一番うまく利用しているのは、植物かもしれません。
 動物のうんちには植物の成長に必要なリンなどの栄養と水分がたくさん含まれています。それを利用するために植物がとった作戦が「動物に食べられる」ということです。
 次の命に育つ種をおいしい果肉でくるんだ実をつくり、動物を誘うのです。
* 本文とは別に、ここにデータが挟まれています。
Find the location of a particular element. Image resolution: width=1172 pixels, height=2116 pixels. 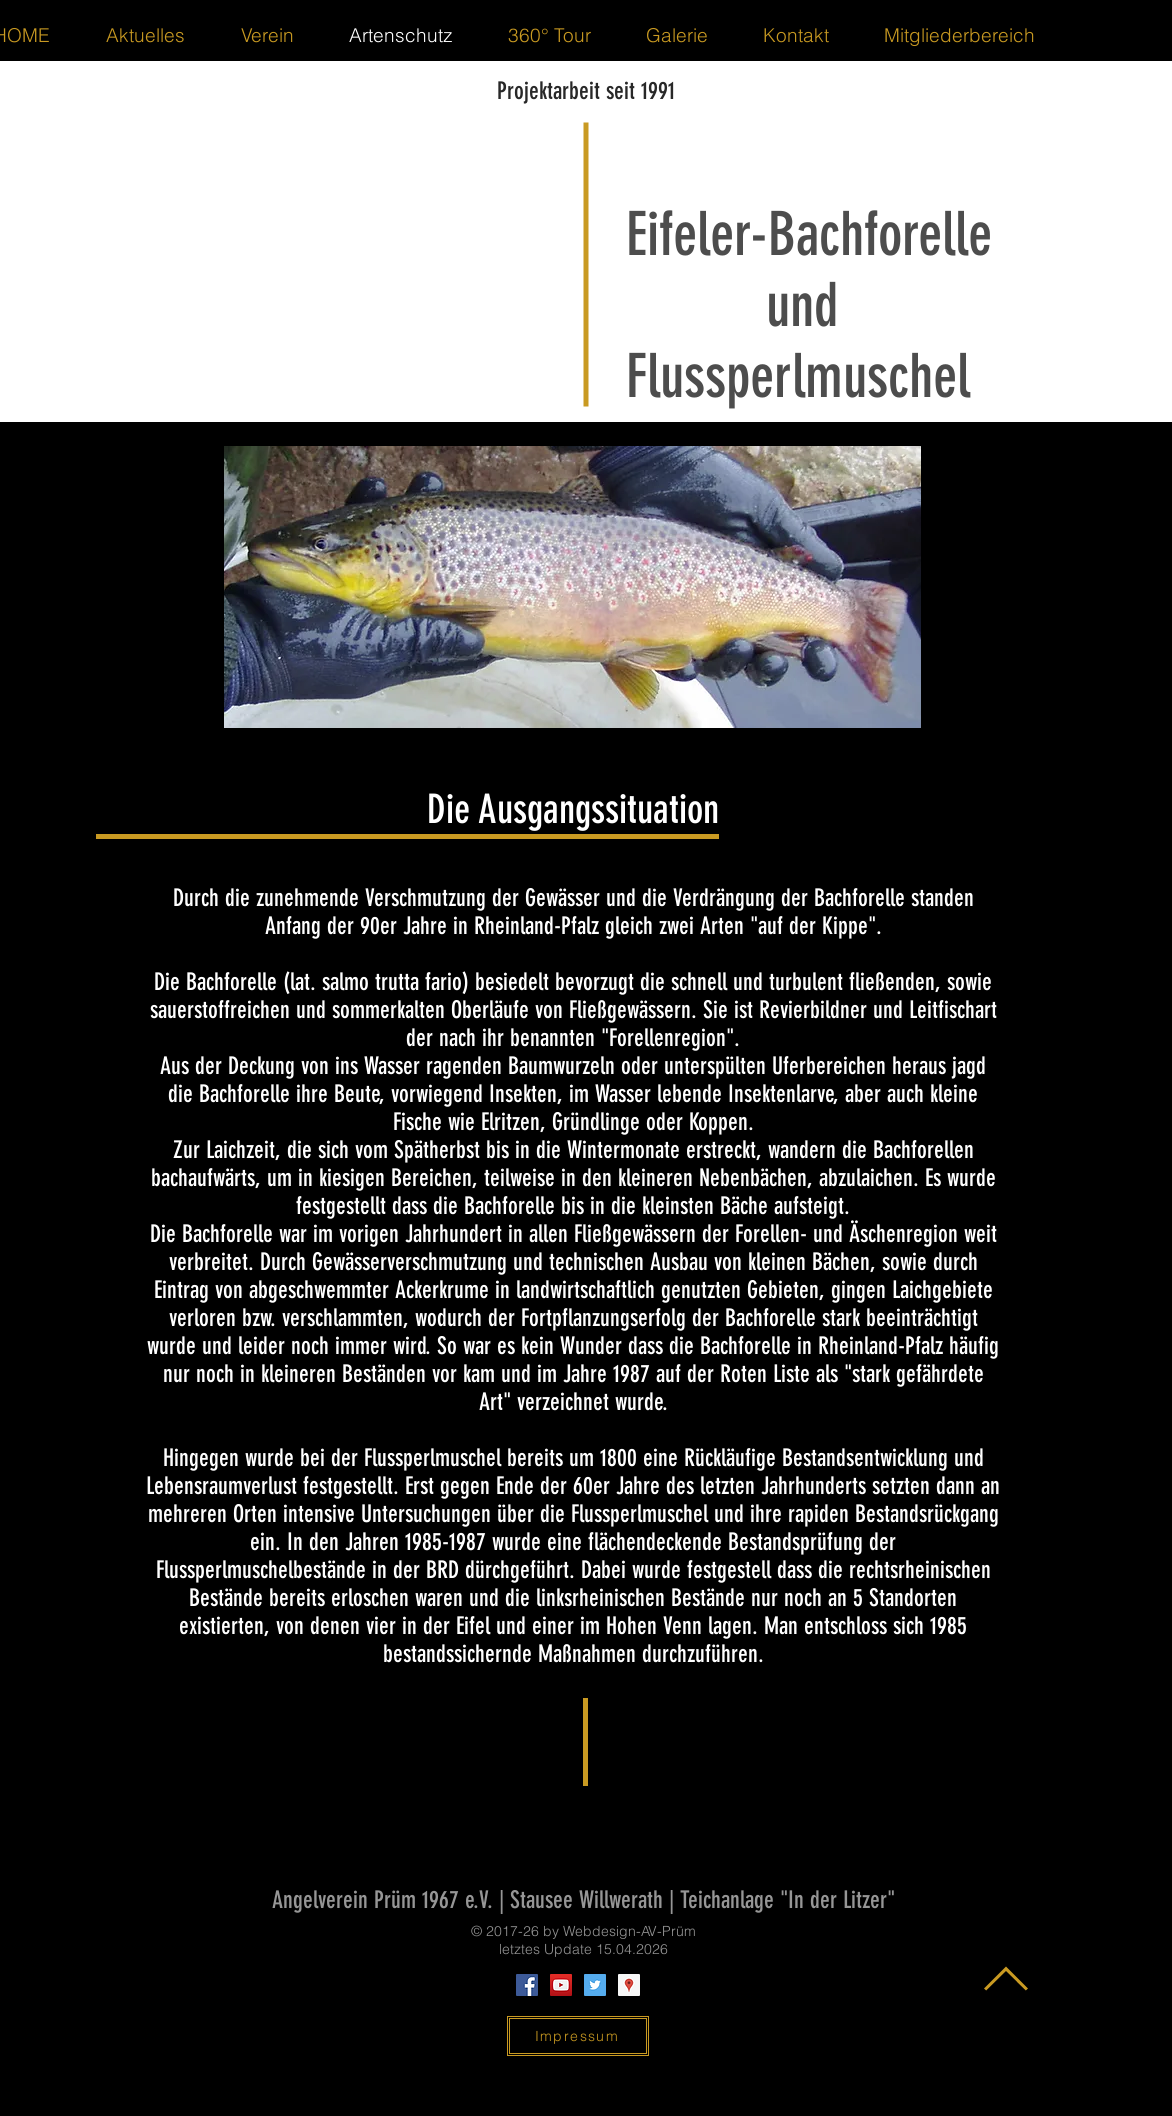 [Twitter Social Icon] is located at coordinates (595, 1985).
食べられた果肉は消化されて動物の栄養になりますが、種は消化されず、やがて、栄養いっぱいのうんちと一緒に出てきます。種は、その栄養を吸収して成長し、根や葉を伸ばすのです。
 この作戦にはもう一つ、植物にとっていいことがあります。それは「移動」です。
植物は自分で動き回ることができません。でも、実を食べた動物は消化する間に移動し、別の場所でうんちをするので、種は親の植物から遠く離れた場所に根を張ることができます。
 長い年月をかけてつくりあげられた植物と動物のふしぎな関係です。それを取り持つのが、うんちなのです。
鳥は:しめしめおいしい実を見つけたぞ。
植物は:しめしめこれで遠くまで実を運んでもらえるぜ。